Junior Steve Filer has apparently moved ahead of senior Brian Smith at the "Dog" (drop) linebacker spot. Redshirt-freshmen Carlo Calabrese was reportedly running with the first unit ahead of junior Anthony McDonald in Saturday's scrimmage at the "Will" linebacker spot next to Te'o inside.
Three for the Three? Classmates Ethan Johnson and Kapron Lewis-Moore will start for the Irish at defensive end. Senior nose guard Ian Williams has the upper hand inside (though its apparently closer than most observers originally projected). Junior nose guard Sean Cwynar – he of the reported 50/50 split of practice reps inside – has impressed Kelly as a reliable interior backup.
"Absolutely," Kelly said of Cwynar's status as the next man in on the three-player DL. "At his position (nose guard). He can't play the 4-technique (occupied by Lewis-Moore); he can't play the 5 (Johnson); he's playing inside. So if we kick the front and go even (to what is basically a 4-3 front), he can play the 1 and the 3 (gap responsibilities of 4-3 interior tackles). But he can't play outside. Or if we stay in the 30 (3-4 front), he can play the nose.
"He's been really, really good; he's a solid football player" Kelly continued. "Hafis (Williams) has done a nice job (DE) and we have to continue to develop Emeka (Nwankwo); he hasn't played a lot of football. Those are your four guys right now that we're going to have to count on them playing winning football for us."
(Note: I didn't notice Kelly said "four" instead of three until the interview's transcription. There was no follow-up on the apparent misspeak. It is possible a fourth player – Brandon Newman or Tyler Stockton – has emerged.)
Camp FodderKelly noted that the scrimmage atmosphere allowed for further evaluation, and not unexpectedly, the cream rose to the top.
"Its tackling more than anything else," Kelly said of the importance of scrimmage evaluations. "It's tackling; (offensively) how you catch the ball in space: do you make people miss.?You know I haven't talked about it, but Michael Floyd probably had his best day today. Sometimes the best players get overlooked the easiest. You just expect that, but he probably had his best day today.
"So when you have Michael Floyd playing well for you as a one-on-one matchup guy; and you've got Kyle Rudolph, who wasn't in there (precautionary due to the hamstring injury), and you're running the football (well) – that's pretty good in terms of balance for the offense."
Irish fans who've paid attention over the last three seasons likely raised an eyebrow at Kelly's final sentence above. But the head coach has been consistently positive regarding his rushing attack since practices began.
"We've got really solid backs," Kelly said. "The big question mark I had with our running game – in particular with Armando (Allen) was: Could he answer the bell every snap? And he's had a great camp. He's shown toughness; he's shown work volume...so him with Cierre Wood, who's maturing, you've got a pretty good running game.

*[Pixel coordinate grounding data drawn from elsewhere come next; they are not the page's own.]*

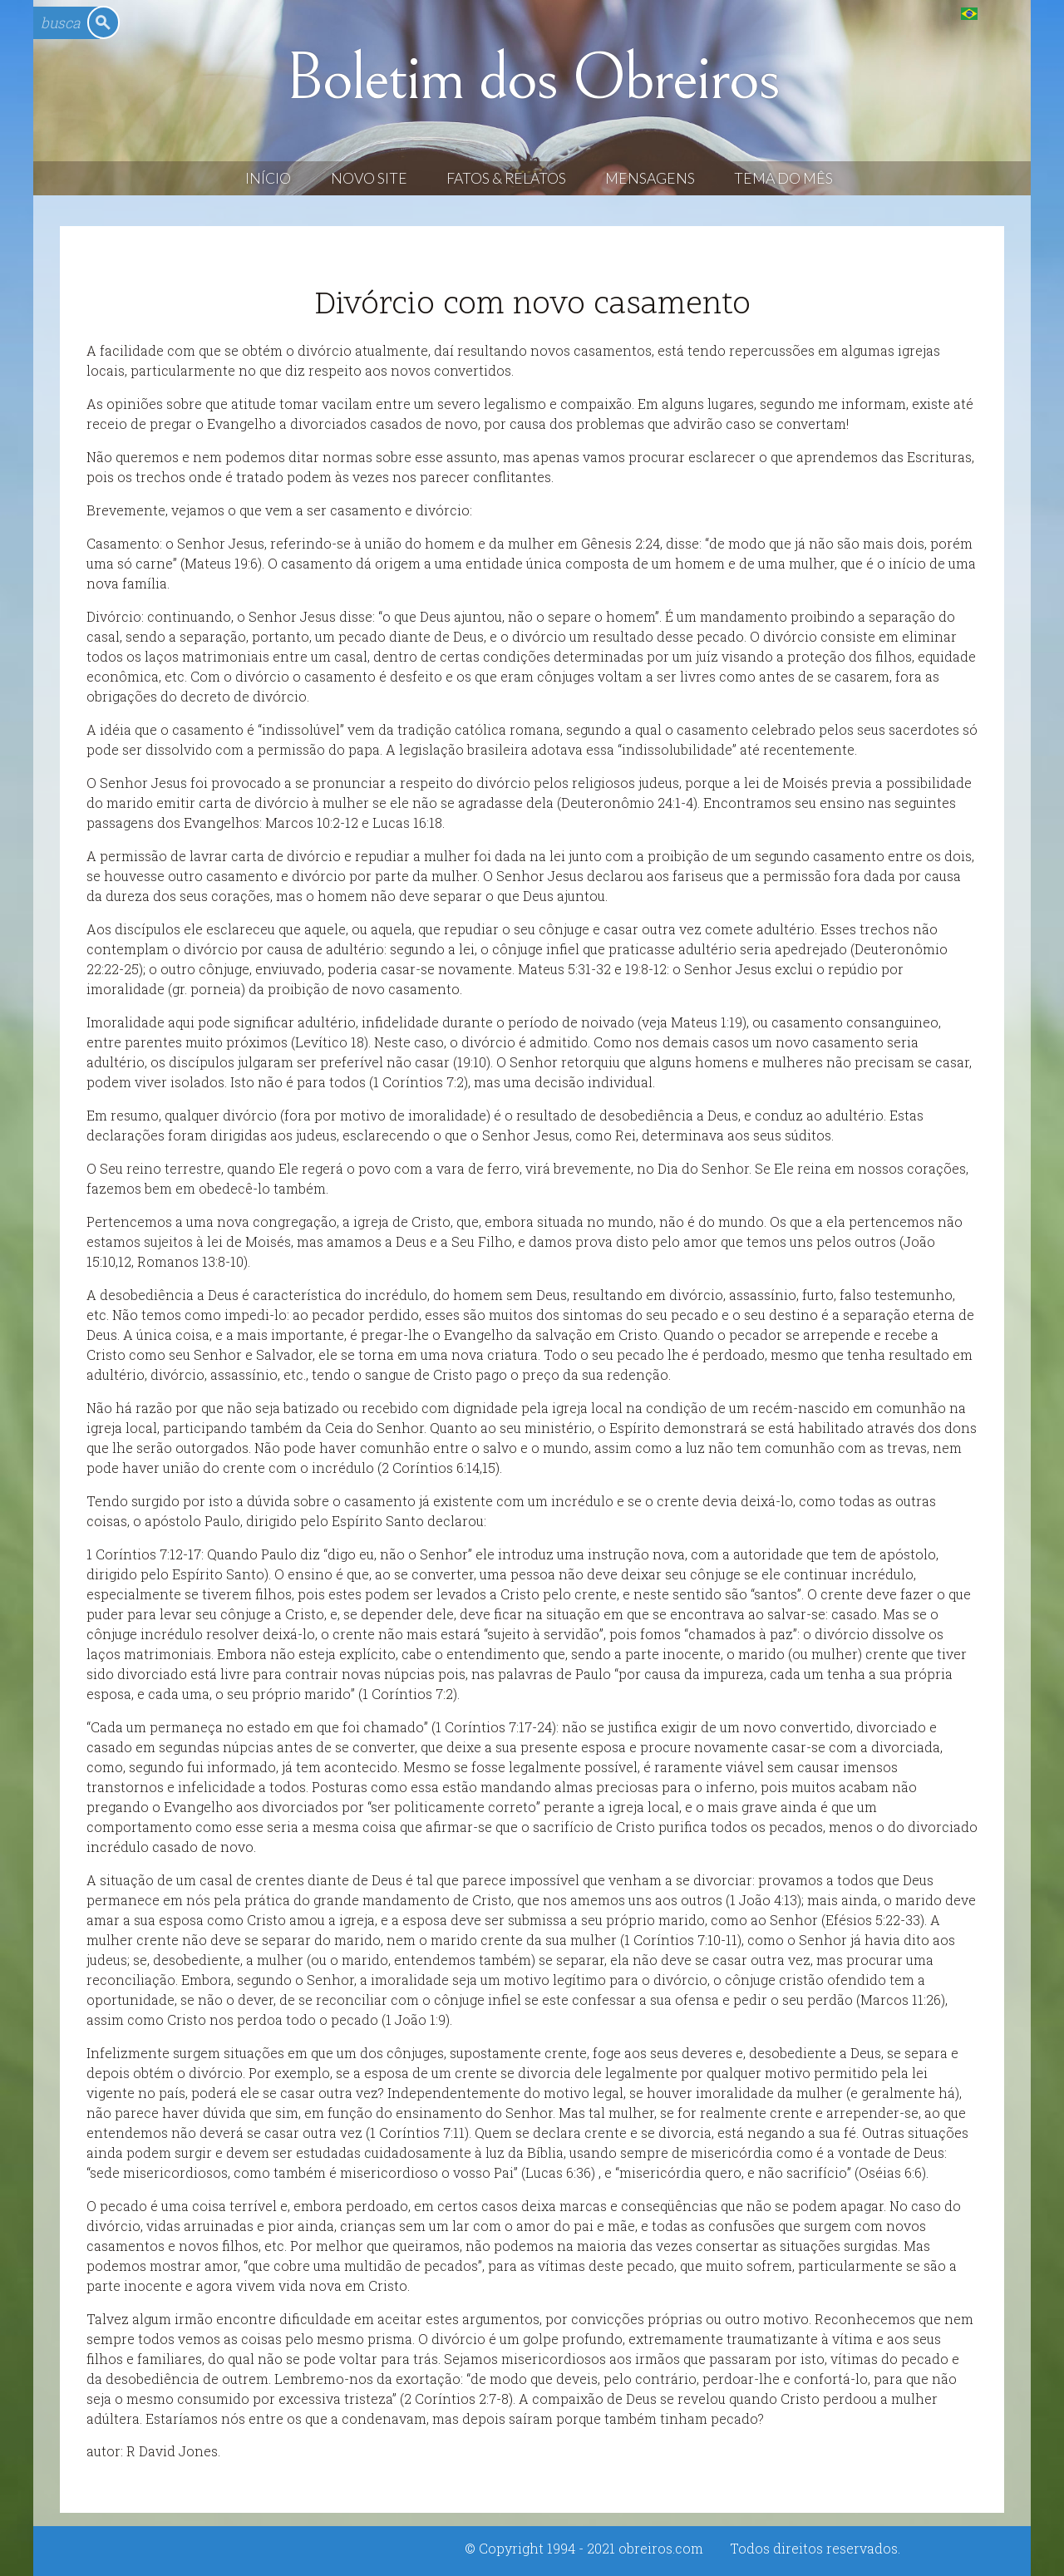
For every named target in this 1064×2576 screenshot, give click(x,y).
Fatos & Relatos (506, 178)
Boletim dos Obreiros (532, 78)
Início (268, 178)
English (1002, 13)
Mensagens (650, 178)
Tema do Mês (783, 178)
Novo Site (369, 178)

The 'backs will rely on three new starters up front – one of which appears set.
"Zack (Martin) has been our most consistent (tackle)," Kelly said of the redshirt-freshman. "Your left side right now is (Chris) Stewart and Zack – obviously they've done a great job. (Trevor) Robinson is firmly ensconced at the right guard position.
"I think we're still battling at center and (right) tackle. But again, I think those are pretty good battles," Kelly said. "(Dan) Wenger and (Braxston) Cave are pretty good; (Taylor) Dever and Andrew) Nuss are pretty good. So whoever wins it – we know we've got a pretty good starting five."
Kelly said concussed linemen Wenger and Matt Romine were not ready to return (less than 24 hours after suffering from concussion-related symptoms).
Also sidelined Saturday was senior tight end Mike Ragone. Kelly will allow Ragone to return at his own pace – one that might have been accelerated due to events of the morning scrimmage.
"We've left that up to him; he looked a lot better today (but) we're only a week in (to camp)," Kelly said. "I don't think we're going to push it. I think he'll end up pushing it on his end a little more after the way he saw Eifert play today. I don't think I'm going to have to worry about that."
Kelly's Day One intent has come to fruition: daily competition continues to define Notre Dame's 2010 pre-season.